Termination of Advisory Committees
Advisory committees established after Jan. 5, 1973, to terminate not later than the expiration of the 2-year period beginning on the date of their establishment, unless, in the case of a committee established by the President or an officer of the Federal Government, such committee is renewed by appropriate action prior to the expiration of such 2-year period, or in the case of a committee established by the Congress, its duration is otherwise provided by law. See section 14 of
Pub. L. 92–463, Oct. 6, 1972,
86 Stat. 776, set out in the Appendix to Title 5, Government Organization and Employees.
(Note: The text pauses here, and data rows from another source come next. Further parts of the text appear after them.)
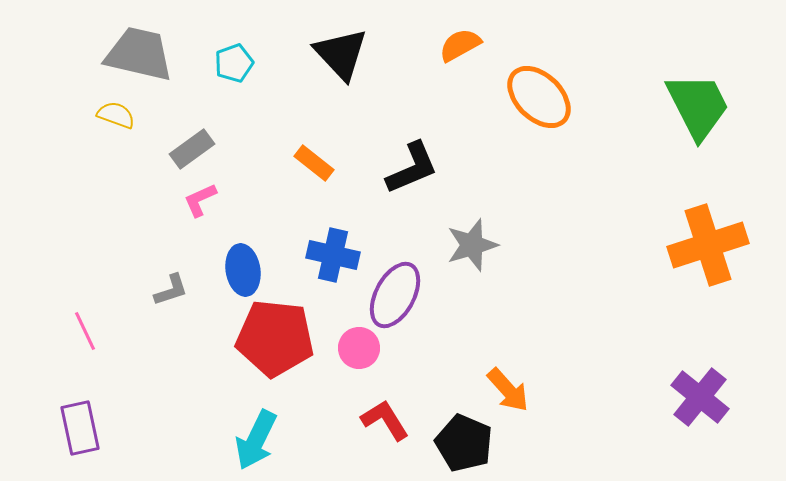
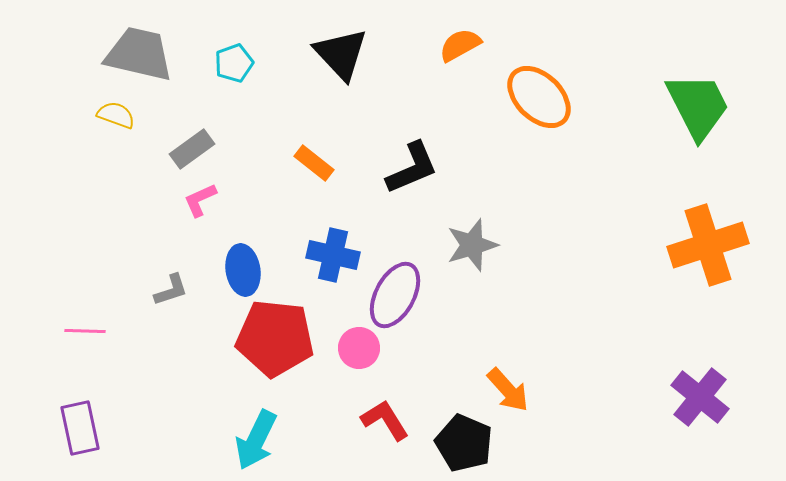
pink line: rotated 63 degrees counterclockwise
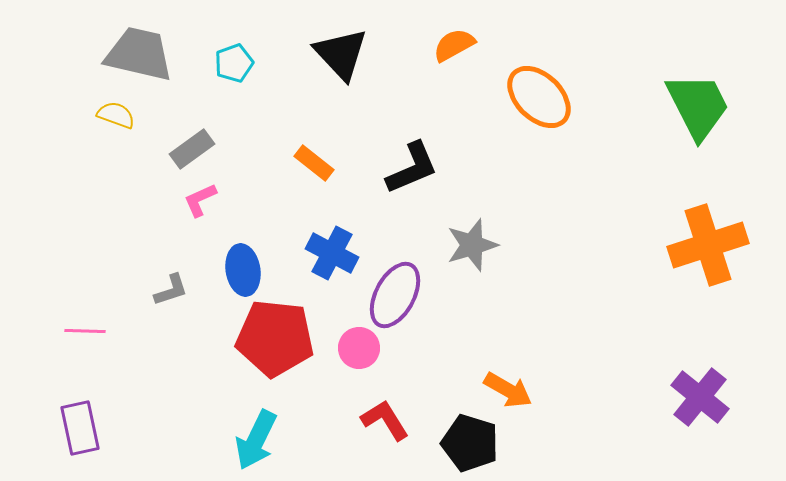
orange semicircle: moved 6 px left
blue cross: moved 1 px left, 2 px up; rotated 15 degrees clockwise
orange arrow: rotated 18 degrees counterclockwise
black pentagon: moved 6 px right; rotated 6 degrees counterclockwise
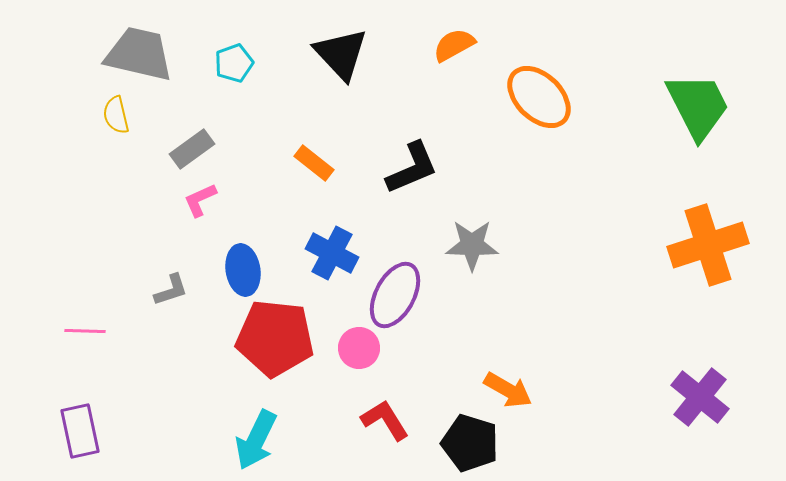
yellow semicircle: rotated 123 degrees counterclockwise
gray star: rotated 18 degrees clockwise
purple rectangle: moved 3 px down
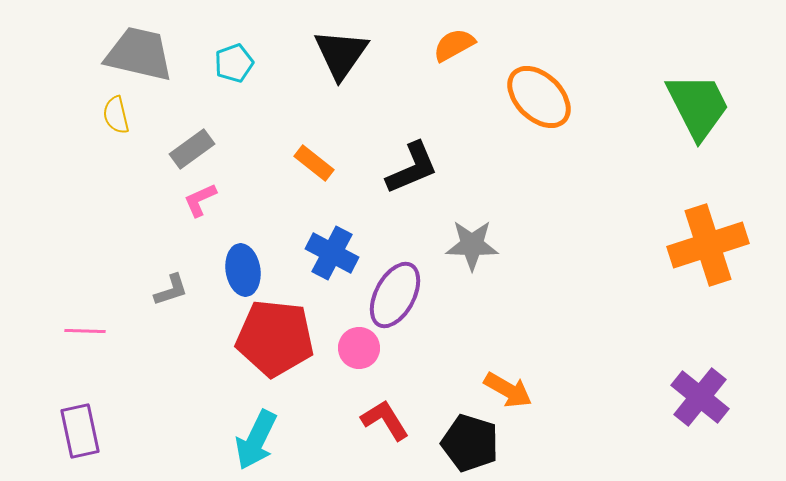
black triangle: rotated 18 degrees clockwise
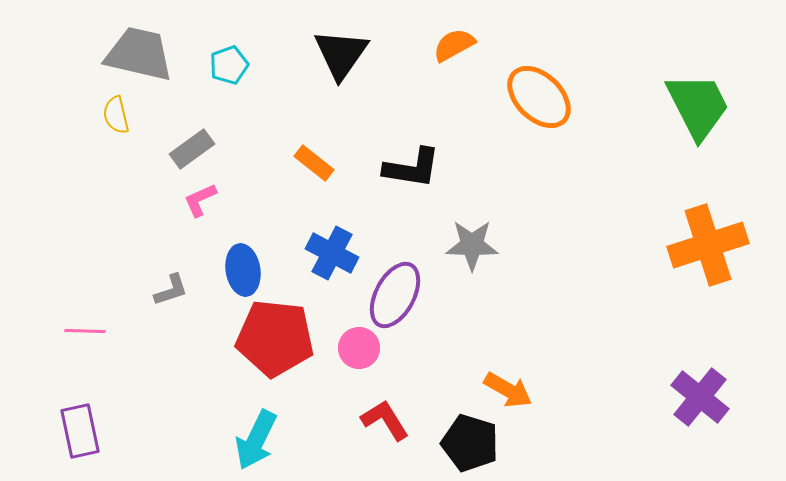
cyan pentagon: moved 5 px left, 2 px down
black L-shape: rotated 32 degrees clockwise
Pub. L. 93–641, § 6, Jan. 4, 1975,
88 Stat. 2275, set out as a note under section
217a of this title, provided that an advisory committee established pursuant to the Public Health Service Act shall terminate at such time as may be specifically prescribed by an Act of Congress enacted after Jan. 4, 1975.
Congressional Findings
Section 1(b) of
Pub. L. 101–527 provided that: “The Congress finds that—
“(1) racial and ethnic minorities are disproportionately represented among individuals from disadvantaged backgrounds;
“(2) the health status of individuals from disadvantaged backgrounds, including racial and ethnic minorities, in the United States is significantly lower than the health status of the general population of the United States;
“(3) minorities suffer disproportionately high rates of cancer, stroke, heart diseases, diabetes, substance abuse, acquired immune deficiency syndrome, and other diseases and disorders;
“(4) the incidence of infant mortality among minorities is almost double that for the general population;
“(5) Blacks, Hispanics, and Native Americans constitute approximately 12 percent, 7.9 percent, and 0.01 percent, respectively, of the population of the United States;
“(6) Blacks, Hispanics, and Native Americans in the United States constitute approximately 3 percent, 4 percent, and less than 0.01 percent, respectively, of physicians, 2.7 percent, 1.7 percent, and less than 0.01 percent, respectively, of dentists, and 4.5 percent, 1.6 percent, and less than 0.01 percent, respectively, of nurses;
“(7) the number of individuals who are from disadvantaged backgrounds in health professions should be increased for the purpose of improving the access of other such individuals to health services;
“(8) minority health professionals have historically tended to practice in low-income areas and to serve minorities;
“(9) minority health professionals have historically tended to engage in the general practice of medicine and specialties providing primary care;
“(10) reports published in leading medical journals indicate that access to health care among minorities can be substantially improved by increasing the number of minority health professionals;
“(11) increasing the number of minorities serving on the faculties of health professions schools can be an important factor in attracting minorities to pursue a career in the health professions;
“(12) diversity in the faculty and student body of health professions schools enhances the quality of education for all students attending the schools;
“(13) the Report of the Secretary’s Task Force on Black and Minority Health (prepared for the Secretary of Health and Human Services and issued in 1985) described the health status problems of minorities, and made recommendations concerning measures that should be implemented by the Secretary with respect to improving the health status of minorities through programs for providing health information and education; and
“(14) the Office of Minority Health, created in 1985 by the Secretary of Health and Human Services, should be authorized pursuant to statute and should receive increased funding to support efforts to improve the health of individuals from disadvantaged backgrounds, including minorities, including the implementation of the recommendations made by the Secretary’s Task Force on Black and Minority Health.”